When Graham Alexander joined us in March, you could have been forgiven for wondering why on earth we had signed up a manager recently sacked by Fleetwood after a run of just two wins in 10 games.
However, as the United boss prepares for his return to Highbury this Saturday it is beginning to look like their loss is our gain and their decision to sack him after a small blip in an otherwise impressive reign was extremely short-sighted.
Having led Fleetwood to promotion to the third tier for the first time in 2014 in his first managerial job, and then finished 10th the following season, the club’s highest position in their history, last summer Alexander was ordered by the club’s hierarchy to cull his winning squad in an effort to save money and make the club more self-sustaining. Shorn of his more experienced players and left with a young, rookie squad at the start of last season, he struggled for results and after a month of the season was dismissed.

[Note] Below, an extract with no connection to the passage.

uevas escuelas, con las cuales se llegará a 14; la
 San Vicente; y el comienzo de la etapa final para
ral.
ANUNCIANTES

Trying to make your club more self-sufficient financially is a laudable aim, but problems are only a fine line away. For Fleetwood the consequences have been destabilising. Not only did they lose a good manager in Alexander, but they spent all of last season in a relegation battle and are now trying to rebuild a squad capable of staying in this division under their second manager since Alexander’s departure and their fourth since gaining promotion to the Football League for the first time in 2012.

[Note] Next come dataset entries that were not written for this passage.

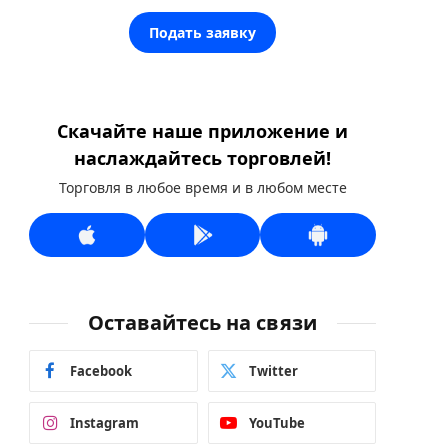
Подать заявку
Скачайте наше приложение и
наслаждайтесь торговлей!
Торговля в любое время и в любом месте
Оставайтесь на связи
Facebook
Twitter
Instagram
YouTube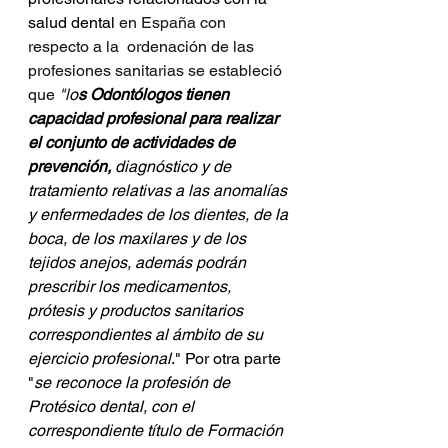
salud dental 
en España con 
respecto a la  ordenación de las 
profesiones sanitarias se estableció 
que 
"l
o
s Odontólogos tienen 
capacidad profesional para realizar 
el conjunto de actividades de 
prevención,
 diagnóstico y de 
tratamiento relativas a las anomalías 
y enfermedades de los dientes, de la 
boca, de los maxilares y de los 
tejidos anejos, además podrán 
prescribir los medicamentos, 
prótesis y productos sanitarios 
correspondientes al ámbito de su 
ejercicio profesional
." Por otra parte 
"
se reconoce la profesión de 
Protésico dental, con el 
correspondiente título de Formación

That revolving door includes the shock resignation 10 days before the start of this season of manager Steven Pressley after only nine months in the job, a pattern of instability that continued when the Scotsman’s replacement, former Brentford and Leeds manager Uwe Rosler, was left with just days to get to know his new squad before last Saturday’s opening game of the season at newly promoted Northampton, from which they actually got a creditable draw.
Rosler’s title is specifically head coach as he operates in a continental system with technical director Gretar Steinsson whose role is to recruit players which Rosler coaches and moulds tactically. So the squad was already reshaping when he arrived, with new recent arrivals including full-back Amari’i Bell, midfielders Jimmy Ryan and Eggert Johansson, as well as the old Iron Bobby Grant. The club’s grand plan is also to use Premier League loan players plus develop their own youngsters through their recently opened £8m hi-tech training centre.
As for the strategy on the pitch, Fleetwood chairman Andy Pilley, the man behind a lot of these changes at Fleetwood, said on signing Rosler: “His attacking style of football is something which excites me and I’m sure excites the fans of Fleetwood Town. We are now looking forward to a new era at Highbury.”
This attacking philosophy was particularly in evidence on Wednesday night when Fleetwood played three up front in their impressive League Cup tie at home to Leeds, only losing narrowly on penalties in the end.
So, if attack is the new Fleetwood watchword then Scunny will certainly need to tighten up a defensive set-up which allowed Notts County several gilt-edged chances in our League Cup win on Tuesday. Fleetwood might not be so profligate if they get the opportunity and that would spoil Alexander’s undoubted ambition to prove a point – or three – to the Cod Army.